Wormwood: Cadavere e gentiluomo 1Quando l’assurdo è anche divertente. Ma divertente davvero. Ben Templesmith si è inventato un cadavere ambulante guidato da un verme a venti occhi, proveniente da un’altra dimensione e giunto nella nostra a fare il detective di confine tra i due mondi. Quello di noi ignari terrestri e quello da cui arrivano mostri, fantasmi, larve, demoni e altre creature immonde che certe volte si comportano in un modo molto simile al nostro. Come spalla, un robot complessato per via degli “attributi” che il suo padrone pazzoide (il verme, naturalmente) non gli ha mai voluto impiantare.

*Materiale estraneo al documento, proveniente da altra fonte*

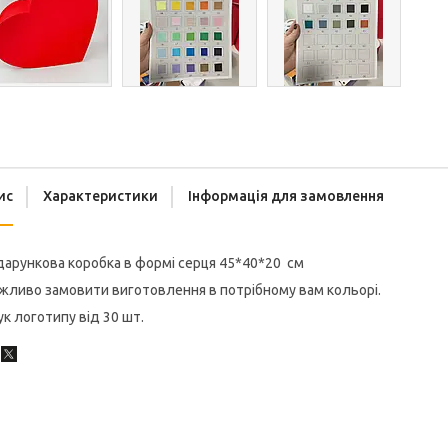
ис
Характеристики
Інформація для замовлення
арункова коробка в формі серця 45*40*20 см
ливо замовити виготовлення в потрібному вам кольорі.
к логотипу від 30 шт.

Templesmith è un mago dei colori. Lo sketchbook alla fine mostra le fasi di un lavoro eccezionale, punto cardine di uno stile che è una cosa sola con i toni di Wormwood: Cadavere e Gentiluomo. Scanzonato nonostante l’horror, sarcastico nonostante l’apocalisse sia sempre dietro l’angolo.

Scrivere e sceneggiare una storia del genere non è cosa da tutti. Uno schiocco di dita, e si rischia già di cadere nel patetico. Le stranezze non bastano, le battute nemmeno. Ci vuole il tocco del genio che tiene uniti i pezzi e che dia loro una credibilità. Templesmith ci riesce, perché oltre che maestro della matita, della china e pure di Photoshop, sembra essere anche un genio della penna. Dare un senso alla follia non è cosa da poco.